Aim of the exercise:
Report every line in the listing that contains the string "Cuba".

Given data:
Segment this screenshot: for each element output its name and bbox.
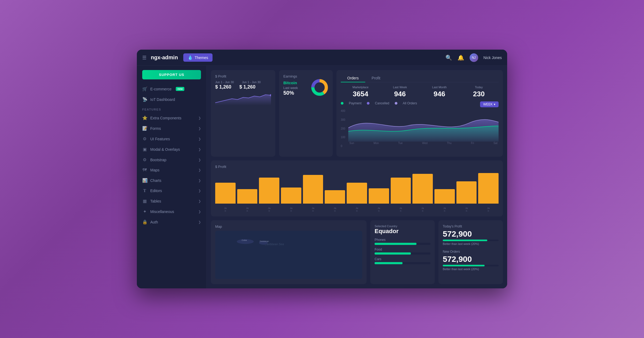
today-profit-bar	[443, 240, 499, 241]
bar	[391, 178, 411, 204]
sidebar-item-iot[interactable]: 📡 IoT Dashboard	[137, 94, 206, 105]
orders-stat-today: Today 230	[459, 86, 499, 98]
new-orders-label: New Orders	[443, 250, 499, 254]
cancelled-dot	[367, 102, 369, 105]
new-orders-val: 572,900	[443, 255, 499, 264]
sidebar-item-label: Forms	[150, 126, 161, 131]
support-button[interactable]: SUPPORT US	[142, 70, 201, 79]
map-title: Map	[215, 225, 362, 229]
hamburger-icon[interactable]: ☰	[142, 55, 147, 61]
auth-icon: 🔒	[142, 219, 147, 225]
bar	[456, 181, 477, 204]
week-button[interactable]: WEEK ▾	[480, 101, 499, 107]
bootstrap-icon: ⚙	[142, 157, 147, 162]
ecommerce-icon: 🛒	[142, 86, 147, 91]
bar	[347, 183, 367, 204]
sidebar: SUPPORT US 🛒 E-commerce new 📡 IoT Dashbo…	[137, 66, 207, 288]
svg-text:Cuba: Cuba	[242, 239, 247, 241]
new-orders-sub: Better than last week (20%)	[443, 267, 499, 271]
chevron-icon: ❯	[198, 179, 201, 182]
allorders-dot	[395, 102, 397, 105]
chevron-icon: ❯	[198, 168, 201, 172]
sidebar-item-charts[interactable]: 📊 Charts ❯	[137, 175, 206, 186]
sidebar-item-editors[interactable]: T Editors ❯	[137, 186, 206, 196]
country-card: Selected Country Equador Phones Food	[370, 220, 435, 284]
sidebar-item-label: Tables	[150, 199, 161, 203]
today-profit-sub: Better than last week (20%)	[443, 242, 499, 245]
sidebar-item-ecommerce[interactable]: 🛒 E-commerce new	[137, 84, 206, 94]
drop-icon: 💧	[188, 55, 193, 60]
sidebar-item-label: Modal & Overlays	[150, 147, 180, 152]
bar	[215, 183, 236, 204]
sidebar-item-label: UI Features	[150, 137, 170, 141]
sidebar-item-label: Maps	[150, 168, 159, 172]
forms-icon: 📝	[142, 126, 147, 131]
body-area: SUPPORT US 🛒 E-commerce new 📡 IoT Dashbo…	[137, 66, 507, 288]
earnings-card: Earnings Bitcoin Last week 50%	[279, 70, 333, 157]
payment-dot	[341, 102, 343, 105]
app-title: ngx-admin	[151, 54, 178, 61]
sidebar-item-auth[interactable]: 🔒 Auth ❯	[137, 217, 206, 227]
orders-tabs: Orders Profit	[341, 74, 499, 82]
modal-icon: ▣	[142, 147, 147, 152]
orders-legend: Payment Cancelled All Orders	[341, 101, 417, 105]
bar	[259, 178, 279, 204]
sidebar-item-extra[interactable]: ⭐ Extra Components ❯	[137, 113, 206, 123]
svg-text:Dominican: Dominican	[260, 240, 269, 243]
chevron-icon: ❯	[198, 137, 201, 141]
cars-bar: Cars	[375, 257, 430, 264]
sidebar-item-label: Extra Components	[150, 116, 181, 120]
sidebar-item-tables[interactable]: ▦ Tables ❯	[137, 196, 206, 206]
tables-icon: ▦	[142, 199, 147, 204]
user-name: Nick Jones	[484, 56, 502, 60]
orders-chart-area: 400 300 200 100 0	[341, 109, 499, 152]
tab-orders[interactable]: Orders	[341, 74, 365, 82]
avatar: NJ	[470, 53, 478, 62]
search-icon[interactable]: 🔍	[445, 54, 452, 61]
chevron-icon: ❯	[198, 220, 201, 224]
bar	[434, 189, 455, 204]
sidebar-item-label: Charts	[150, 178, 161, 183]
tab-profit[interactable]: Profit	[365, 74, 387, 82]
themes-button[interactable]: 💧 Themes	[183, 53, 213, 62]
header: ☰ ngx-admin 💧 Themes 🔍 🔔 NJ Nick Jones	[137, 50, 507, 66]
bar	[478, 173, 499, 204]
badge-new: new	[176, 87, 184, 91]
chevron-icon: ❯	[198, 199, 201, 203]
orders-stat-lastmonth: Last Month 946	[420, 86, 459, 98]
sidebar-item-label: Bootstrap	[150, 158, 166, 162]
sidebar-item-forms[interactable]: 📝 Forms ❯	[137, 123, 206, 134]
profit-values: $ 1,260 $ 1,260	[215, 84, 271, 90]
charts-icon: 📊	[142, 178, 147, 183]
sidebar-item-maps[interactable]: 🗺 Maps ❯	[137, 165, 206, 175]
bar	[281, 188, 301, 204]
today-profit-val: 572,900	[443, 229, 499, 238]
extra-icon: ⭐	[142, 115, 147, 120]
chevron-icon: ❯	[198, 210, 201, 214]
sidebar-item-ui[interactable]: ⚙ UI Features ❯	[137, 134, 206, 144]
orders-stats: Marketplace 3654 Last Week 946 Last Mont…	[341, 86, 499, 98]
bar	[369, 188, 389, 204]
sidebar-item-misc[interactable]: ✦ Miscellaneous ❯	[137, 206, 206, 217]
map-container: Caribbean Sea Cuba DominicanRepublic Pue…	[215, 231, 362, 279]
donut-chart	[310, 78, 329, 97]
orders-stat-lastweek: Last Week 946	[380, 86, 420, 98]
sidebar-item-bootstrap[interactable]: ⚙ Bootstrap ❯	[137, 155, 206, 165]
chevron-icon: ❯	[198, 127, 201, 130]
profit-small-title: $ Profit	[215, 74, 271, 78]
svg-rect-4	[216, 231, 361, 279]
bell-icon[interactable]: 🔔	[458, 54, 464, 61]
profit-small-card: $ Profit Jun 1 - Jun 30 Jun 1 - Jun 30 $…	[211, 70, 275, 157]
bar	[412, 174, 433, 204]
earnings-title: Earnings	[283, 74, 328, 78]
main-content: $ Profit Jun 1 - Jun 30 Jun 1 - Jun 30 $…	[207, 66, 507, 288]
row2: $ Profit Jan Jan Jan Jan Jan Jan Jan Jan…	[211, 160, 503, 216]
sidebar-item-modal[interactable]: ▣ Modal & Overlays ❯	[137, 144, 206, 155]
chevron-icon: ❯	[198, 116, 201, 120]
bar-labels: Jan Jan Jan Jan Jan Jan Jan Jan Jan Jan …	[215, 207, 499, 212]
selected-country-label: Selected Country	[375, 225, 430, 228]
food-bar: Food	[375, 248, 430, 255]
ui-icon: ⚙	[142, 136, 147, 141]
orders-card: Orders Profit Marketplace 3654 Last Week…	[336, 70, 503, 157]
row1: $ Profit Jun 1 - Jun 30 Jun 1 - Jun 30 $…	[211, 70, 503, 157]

Reply:
svg-text:Cuba: Cuba	[242, 239, 247, 241]
map-container: Caribbean Sea Cuba DominicanRepublic Pue…	[215, 231, 362, 279]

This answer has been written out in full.